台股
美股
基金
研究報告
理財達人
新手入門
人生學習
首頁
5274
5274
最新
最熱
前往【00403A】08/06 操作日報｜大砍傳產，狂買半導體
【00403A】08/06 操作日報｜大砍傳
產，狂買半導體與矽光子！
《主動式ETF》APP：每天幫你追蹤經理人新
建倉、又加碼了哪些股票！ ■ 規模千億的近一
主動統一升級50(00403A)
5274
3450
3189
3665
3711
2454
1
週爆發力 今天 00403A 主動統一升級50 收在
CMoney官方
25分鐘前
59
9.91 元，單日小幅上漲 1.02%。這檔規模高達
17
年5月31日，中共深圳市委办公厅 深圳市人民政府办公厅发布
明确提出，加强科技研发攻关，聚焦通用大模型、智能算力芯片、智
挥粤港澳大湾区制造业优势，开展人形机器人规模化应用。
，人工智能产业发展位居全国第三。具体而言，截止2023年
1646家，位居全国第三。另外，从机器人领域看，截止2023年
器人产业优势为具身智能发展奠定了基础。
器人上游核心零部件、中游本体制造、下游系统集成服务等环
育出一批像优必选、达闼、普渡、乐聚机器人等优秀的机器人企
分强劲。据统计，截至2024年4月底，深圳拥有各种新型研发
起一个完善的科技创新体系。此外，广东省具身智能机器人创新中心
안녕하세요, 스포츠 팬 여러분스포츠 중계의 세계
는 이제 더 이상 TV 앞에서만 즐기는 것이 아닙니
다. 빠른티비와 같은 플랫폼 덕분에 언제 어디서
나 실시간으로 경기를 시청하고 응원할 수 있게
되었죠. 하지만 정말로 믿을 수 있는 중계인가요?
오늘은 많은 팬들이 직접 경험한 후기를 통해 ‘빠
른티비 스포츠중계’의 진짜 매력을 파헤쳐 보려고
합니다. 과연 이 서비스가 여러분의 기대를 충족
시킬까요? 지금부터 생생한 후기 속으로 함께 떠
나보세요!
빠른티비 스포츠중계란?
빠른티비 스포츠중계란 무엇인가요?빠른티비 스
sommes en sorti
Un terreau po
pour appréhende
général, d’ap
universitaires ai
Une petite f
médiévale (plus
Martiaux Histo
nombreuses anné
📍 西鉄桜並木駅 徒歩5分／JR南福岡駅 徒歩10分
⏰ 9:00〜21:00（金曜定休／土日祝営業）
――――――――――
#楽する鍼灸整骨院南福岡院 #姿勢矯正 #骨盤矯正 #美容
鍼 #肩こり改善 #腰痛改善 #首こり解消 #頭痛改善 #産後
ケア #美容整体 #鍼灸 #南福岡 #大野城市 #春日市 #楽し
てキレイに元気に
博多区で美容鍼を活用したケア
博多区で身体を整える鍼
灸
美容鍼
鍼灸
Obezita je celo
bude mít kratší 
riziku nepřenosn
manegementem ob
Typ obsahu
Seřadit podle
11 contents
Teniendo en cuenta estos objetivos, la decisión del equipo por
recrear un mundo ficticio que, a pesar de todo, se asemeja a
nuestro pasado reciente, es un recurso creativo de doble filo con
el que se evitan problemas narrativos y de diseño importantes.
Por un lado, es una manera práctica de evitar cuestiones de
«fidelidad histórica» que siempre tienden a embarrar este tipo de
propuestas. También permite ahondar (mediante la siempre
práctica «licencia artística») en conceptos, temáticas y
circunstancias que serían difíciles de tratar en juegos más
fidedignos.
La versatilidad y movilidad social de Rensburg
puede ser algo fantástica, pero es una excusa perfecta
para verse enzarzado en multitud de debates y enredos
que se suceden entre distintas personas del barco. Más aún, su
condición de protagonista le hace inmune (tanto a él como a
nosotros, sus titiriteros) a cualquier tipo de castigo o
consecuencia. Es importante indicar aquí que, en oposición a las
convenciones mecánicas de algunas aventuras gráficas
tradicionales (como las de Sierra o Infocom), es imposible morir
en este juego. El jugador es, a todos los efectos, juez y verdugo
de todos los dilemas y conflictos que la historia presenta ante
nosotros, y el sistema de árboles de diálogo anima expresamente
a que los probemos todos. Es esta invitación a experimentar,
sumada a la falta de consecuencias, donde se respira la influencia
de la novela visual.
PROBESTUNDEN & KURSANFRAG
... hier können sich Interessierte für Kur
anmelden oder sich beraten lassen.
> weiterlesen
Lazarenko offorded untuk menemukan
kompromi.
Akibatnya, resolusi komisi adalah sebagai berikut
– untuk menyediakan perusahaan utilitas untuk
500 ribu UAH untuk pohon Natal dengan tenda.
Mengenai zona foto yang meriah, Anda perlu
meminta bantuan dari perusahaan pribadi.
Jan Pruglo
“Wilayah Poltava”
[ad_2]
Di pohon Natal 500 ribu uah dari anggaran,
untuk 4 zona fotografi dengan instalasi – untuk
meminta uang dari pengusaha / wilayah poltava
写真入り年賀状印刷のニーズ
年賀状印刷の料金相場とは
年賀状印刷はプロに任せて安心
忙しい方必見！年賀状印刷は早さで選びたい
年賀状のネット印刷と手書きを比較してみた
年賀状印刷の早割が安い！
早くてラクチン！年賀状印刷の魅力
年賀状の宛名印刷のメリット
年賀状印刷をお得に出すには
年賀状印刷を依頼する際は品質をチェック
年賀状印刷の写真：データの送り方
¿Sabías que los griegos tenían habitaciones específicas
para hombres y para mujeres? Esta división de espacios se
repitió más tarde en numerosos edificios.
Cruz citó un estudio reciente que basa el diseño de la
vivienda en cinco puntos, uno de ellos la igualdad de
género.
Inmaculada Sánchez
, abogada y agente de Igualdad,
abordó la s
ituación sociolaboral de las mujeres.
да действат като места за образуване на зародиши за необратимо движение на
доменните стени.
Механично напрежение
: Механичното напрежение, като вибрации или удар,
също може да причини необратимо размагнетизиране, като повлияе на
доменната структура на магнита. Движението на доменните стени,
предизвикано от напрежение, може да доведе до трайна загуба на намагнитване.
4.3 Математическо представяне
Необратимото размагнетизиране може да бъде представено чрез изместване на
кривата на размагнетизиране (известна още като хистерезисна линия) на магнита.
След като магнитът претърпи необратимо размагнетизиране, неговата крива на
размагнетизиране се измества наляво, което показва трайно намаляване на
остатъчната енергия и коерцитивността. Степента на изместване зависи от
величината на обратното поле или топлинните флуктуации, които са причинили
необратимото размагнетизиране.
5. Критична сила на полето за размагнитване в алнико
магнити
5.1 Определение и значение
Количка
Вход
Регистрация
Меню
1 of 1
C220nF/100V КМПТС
++++
#### [EXERCISE OBJECTIVE]
Every line of the material above should be transcribed as it stands.

#### [ANSWER]
台股
美股
基金
研究報告
理財達人
新手入門
人生學習
首頁
5274
5274
最新
最熱
前往【00403A】08/06 操作日報｜大砍傳產，狂買半導體
【00403A】08/06 操作日報｜大砍傳
產，狂買半導體與矽光子！
《主動式ETF》APP：每天幫你追蹤經理人新
建倉、又加碼了哪些股票！ ■ 規模千億的近一
主動統一升級50(00403A)
5274
3450
3189
3665
3711
2454
1
週爆發力 今天 00403A 主動統一升級50 收在
CMoney官方
25分鐘前
59
9.91 元，單日小幅上漲 1.02%。這檔規模高達
17
年5月31日，中共深圳市委办公厅 深圳市人民政府办公厅发布
明确提出，加强科技研发攻关，聚焦通用大模型、智能算力芯片、智
挥粤港澳大湾区制造业优势，开展人形机器人规模化应用。
，人工智能产业发展位居全国第三。具体而言，截止2023年
1646家，位居全国第三。另外，从机器人领域看，截止2023年
器人产业优势为具身智能发展奠定了基础。
器人上游核心零部件、中游本体制造、下游系统集成服务等环
育出一批像优必选、达闼、普渡、乐聚机器人等优秀的机器人企
分强劲。据统计，截至2024年4月底，深圳拥有各种新型研发
起一个完善的科技创新体系。此外，广东省具身智能机器人创新中心
안녕하세요, 스포츠 팬 여러분스포츠 중계의 세계
는 이제 더 이상 TV 앞에서만 즐기는 것이 아닙니
다. 빠른티비와 같은 플랫폼 덕분에 언제 어디서
나 실시간으로 경기를 시청하고 응원할 수 있게
되었죠. 하지만 정말로 믿을 수 있는 중계인가요?
오늘은 많은 팬들이 직접 경험한 후기를 통해 ‘빠
른티비 스포츠중계’의 진짜 매력을 파헤쳐 보려고
합니다. 과연 이 서비스가 여러분의 기대를 충족
시킬까요? 지금부터 생생한 후기 속으로 함께 떠
나보세요!
빠른티비 스포츠중계란?
빠른티비 스포츠중계란 무엇인가요?빠른티비 스
sommes en sorti
Un terreau po
pour appréhende
général, d’ap
universitaires ai
Une petite f
médiévale (plus
Martiaux Histo
nombreuses anné
📍 西鉄桜並木駅 徒歩5分／JR南福岡駅 徒歩10分
⏰ 9:00〜21:00（金曜定休／土日祝営業）
――――――――――
#楽する鍼灸整骨院南福岡院 #姿勢矯正 #骨盤矯正 #美容
鍼 #肩こり改善 #腰痛改善 #首こり解消 #頭痛改善 #産後
ケア #美容整体 #鍼灸 #南福岡 #大野城市 #春日市 #楽し
てキレイに元気に
博多区で美容鍼を活用したケア
博多区で身体を整える鍼
灸
美容鍼
鍼灸
Obezita je celo
bude mít kratší 
riziku nepřenosn
manegementem ob
Typ obsahu
Seřadit podle
11 contents
Teniendo en cuenta estos objetivos, la decisión del equipo por
recrear un mundo ficticio que, a pesar de todo, se asemeja a
nuestro pasado reciente, es un recurso creativo de doble filo con
el que se evitan problemas narrativos y de diseño importantes.
Por un lado, es una manera práctica de evitar cuestiones de
«fidelidad histórica» que siempre tienden a embarrar este tipo de
propuestas. También permite ahondar (mediante la siempre
práctica «licencia artística») en conceptos, temáticas y
circunstancias que serían difíciles de tratar en juegos más
fidedignos.
La versatilidad y movilidad social de Rensburg
puede ser algo fantástica, pero es una excusa perfecta
para verse enzarzado en multitud de debates y enredos
que se suceden entre distintas personas del barco. Más aún, su
condición de protagonista le hace inmune (tanto a él como a
nosotros, sus titiriteros) a cualquier tipo de castigo o
consecuencia. Es importante indicar aquí que, en oposición a las
convenciones mecánicas de algunas aventuras gráficas
tradicionales (como las de Sierra o Infocom), es imposible morir
en este juego. El jugador es, a todos los efectos, juez y verdugo
de todos los dilemas y conflictos que la historia presenta ante
nosotros, y el sistema de árboles de diálogo anima expresamente
a que los probemos todos. Es esta invitación a experimentar,
sumada a la falta de consecuencias, donde se respira la influencia
de la novela visual.
PROBESTUNDEN & KURSANFRAG
... hier können sich Interessierte für Kur
anmelden oder sich beraten lassen.
> weiterlesen
Lazarenko offorded untuk menemukan
kompromi.
Akibatnya, resolusi komisi adalah sebagai berikut
– untuk menyediakan perusahaan utilitas untuk
500 ribu UAH untuk pohon Natal dengan tenda.
Mengenai zona foto yang meriah, Anda perlu
meminta bantuan dari perusahaan pribadi.
Jan Pruglo
“Wilayah Poltava”
[ad_2]
Di pohon Natal 500 ribu uah dari anggaran,
untuk 4 zona fotografi dengan instalasi – untuk
meminta uang dari pengusaha / wilayah poltava
写真入り年賀状印刷のニーズ
年賀状印刷の料金相場とは
年賀状印刷はプロに任せて安心
忙しい方必見！年賀状印刷は早さで選びたい
年賀状のネット印刷と手書きを比較してみた
年賀状印刷の早割が安い！
早くてラクチン！年賀状印刷の魅力
年賀状の宛名印刷のメリット
年賀状印刷をお得に出すには
年賀状印刷を依頼する際は品質をチェック
年賀状印刷の写真：データの送り方
¿Sabías que los griegos tenían habitaciones específicas
para hombres y para mujeres? Esta división de espacios se
repitió más tarde en numerosos edificios.
Cruz citó un estudio reciente que basa el diseño de la
vivienda en cinco puntos, uno de ellos la igualdad de
género.
Inmaculada Sánchez
, abogada y agente de Igualdad,
abordó la s
ituación sociolaboral de las mujeres.
да действат като места за образуване на зародиши за необратимо движение на
доменните стени.
Механично напрежение
: Механичното напрежение, като вибрации или удар,
също може да причини необратимо размагнетизиране, като повлияе на
доменната структура на магнита. Движението на доменните стени,
предизвикано от напрежение, може да доведе до трайна загуба на намагнитване.
4.3 Математическо представяне
Необратимото размагнетизиране може да бъде представено чрез изместване на
кривата на размагнетизиране (известна още като хистерезисна линия) на магнита.
След като магнитът претърпи необратимо размагнетизиране, неговата крива на
размагнетизиране се измества наляво, което показва трайно намаляване на
остатъчната енергия и коерцитивността. Степента на изместване зависи от
величината на обратното поле или топлинните флуктуации, които са причинили
необратимото размагнетизиране.
5. Критична сила на полето за размагнитване в алнико
магнити
5.1 Определение и значение
Количка
Вход
Регистрация
Меню
1 of 1
C220nF/100V КМПТС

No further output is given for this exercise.